**Exercise requirements:** Would you please copy every line from the records that contains the word "Pour"?

--- START ---

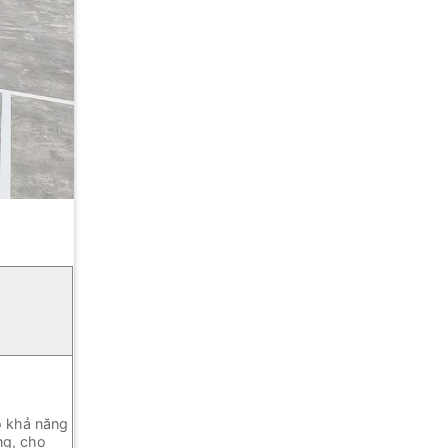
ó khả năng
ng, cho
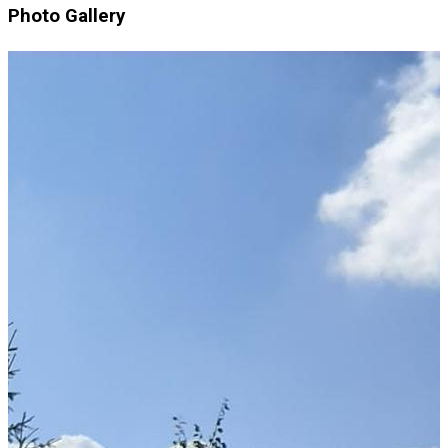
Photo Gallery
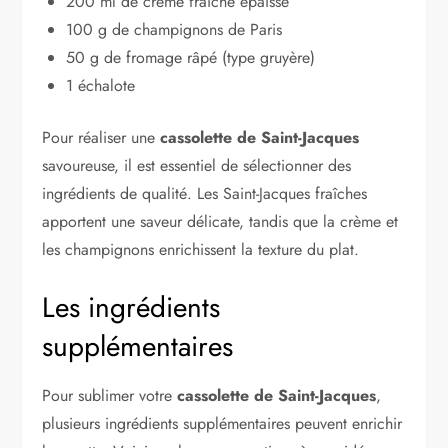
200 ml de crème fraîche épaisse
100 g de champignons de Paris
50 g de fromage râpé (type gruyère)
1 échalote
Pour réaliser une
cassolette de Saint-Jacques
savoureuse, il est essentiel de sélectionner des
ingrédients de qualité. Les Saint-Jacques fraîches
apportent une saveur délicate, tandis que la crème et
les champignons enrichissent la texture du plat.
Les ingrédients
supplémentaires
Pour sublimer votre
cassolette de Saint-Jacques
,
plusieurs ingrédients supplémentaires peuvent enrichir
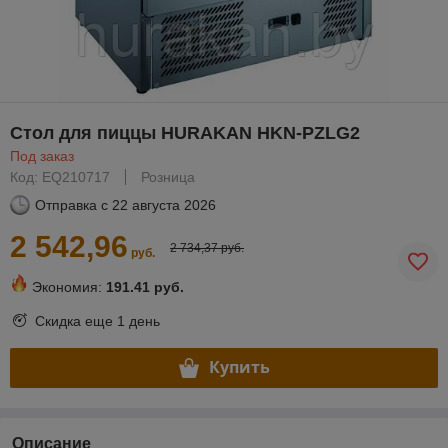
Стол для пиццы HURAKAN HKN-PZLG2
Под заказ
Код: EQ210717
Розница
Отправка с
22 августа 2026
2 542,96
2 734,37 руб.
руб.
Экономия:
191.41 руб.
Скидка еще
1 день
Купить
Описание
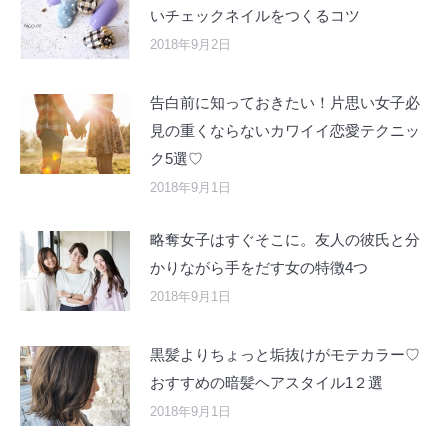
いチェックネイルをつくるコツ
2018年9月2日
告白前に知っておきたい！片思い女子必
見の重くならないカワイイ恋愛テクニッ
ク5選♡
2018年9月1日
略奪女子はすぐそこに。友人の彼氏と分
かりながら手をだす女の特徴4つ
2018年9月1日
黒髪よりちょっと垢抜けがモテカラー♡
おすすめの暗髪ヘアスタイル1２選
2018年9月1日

--- END ---
--- START ---

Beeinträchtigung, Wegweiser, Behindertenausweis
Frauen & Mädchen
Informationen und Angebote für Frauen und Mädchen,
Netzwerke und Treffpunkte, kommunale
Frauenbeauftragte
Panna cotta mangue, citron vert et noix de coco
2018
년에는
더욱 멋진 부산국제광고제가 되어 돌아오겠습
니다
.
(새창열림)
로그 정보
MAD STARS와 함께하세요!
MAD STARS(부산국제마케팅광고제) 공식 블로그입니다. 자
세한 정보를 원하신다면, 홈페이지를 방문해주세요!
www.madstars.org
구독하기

--- END ---

**Answer for this exercise:**
Pour réaliser une
Pour sublimer votre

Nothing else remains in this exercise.